■ WORK ITEM ■
Where the records hold the string "只看普通车", show the whole line it sits on.

■ Document layout analysis data ■
=== Section Start ===

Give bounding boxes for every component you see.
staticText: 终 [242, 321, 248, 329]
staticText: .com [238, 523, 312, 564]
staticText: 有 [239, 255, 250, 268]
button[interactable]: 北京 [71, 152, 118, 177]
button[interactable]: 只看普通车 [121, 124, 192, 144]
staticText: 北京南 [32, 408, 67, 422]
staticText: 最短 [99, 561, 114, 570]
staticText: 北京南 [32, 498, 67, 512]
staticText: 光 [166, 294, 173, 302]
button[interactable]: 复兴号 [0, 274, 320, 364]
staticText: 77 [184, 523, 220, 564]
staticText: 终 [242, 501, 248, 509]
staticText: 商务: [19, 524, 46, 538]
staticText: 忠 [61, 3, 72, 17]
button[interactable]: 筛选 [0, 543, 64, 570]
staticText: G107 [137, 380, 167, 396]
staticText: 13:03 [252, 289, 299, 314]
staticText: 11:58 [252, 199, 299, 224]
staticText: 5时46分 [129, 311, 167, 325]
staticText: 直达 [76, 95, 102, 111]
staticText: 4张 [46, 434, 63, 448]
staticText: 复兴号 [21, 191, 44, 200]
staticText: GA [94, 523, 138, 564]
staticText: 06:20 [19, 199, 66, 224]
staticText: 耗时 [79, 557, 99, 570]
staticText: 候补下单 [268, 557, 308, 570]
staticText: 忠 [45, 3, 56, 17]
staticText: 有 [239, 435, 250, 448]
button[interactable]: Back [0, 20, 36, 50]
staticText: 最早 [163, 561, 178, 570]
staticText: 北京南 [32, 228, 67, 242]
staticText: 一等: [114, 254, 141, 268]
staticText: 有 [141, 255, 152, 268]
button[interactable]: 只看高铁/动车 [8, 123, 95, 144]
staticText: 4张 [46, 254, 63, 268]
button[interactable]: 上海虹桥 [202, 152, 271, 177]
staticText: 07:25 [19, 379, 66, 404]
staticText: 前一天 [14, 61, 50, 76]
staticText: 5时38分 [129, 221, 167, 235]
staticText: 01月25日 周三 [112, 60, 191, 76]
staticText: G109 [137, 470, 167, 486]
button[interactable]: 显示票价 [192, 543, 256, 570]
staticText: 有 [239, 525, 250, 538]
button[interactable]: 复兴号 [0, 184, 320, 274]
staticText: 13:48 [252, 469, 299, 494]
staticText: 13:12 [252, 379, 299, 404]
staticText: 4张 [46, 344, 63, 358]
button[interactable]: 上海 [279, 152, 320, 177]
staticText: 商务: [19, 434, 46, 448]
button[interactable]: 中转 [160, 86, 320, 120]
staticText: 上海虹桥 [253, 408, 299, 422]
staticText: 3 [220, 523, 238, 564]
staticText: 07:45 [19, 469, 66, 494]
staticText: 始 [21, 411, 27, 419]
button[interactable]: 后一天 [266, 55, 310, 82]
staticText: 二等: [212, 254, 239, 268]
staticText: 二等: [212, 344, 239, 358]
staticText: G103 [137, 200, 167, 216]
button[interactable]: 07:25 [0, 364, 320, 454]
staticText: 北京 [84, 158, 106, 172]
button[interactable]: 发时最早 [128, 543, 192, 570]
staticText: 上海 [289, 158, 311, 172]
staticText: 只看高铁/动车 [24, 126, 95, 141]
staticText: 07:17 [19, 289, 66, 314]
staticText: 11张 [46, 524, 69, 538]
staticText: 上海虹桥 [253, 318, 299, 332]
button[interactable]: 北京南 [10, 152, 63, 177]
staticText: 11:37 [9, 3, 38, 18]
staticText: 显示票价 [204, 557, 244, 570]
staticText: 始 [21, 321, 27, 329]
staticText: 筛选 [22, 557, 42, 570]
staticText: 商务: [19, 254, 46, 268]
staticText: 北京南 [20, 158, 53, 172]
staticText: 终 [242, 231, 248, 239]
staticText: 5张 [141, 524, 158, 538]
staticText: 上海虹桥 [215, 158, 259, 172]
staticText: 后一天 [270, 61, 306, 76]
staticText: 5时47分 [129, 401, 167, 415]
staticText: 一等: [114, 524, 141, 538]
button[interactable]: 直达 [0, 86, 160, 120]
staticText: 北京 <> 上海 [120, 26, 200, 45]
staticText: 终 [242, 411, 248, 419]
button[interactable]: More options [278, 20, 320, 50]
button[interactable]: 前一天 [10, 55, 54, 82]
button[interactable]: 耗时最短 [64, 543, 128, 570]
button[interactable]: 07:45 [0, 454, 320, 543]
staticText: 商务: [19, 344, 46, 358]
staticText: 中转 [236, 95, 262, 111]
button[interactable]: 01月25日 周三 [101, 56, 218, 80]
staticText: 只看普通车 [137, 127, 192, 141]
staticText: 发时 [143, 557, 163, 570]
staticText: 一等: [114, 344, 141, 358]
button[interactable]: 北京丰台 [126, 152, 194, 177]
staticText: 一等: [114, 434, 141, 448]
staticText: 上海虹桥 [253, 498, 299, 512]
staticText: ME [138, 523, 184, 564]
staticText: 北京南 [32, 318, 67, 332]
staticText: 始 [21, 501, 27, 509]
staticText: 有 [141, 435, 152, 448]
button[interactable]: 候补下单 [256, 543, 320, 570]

=== Section End ===

■ WRITTEN REPLY ■
button[interactable]: 只看普通车 [121, 124, 192, 144]
staticText: 只看普通车 [137, 127, 192, 141]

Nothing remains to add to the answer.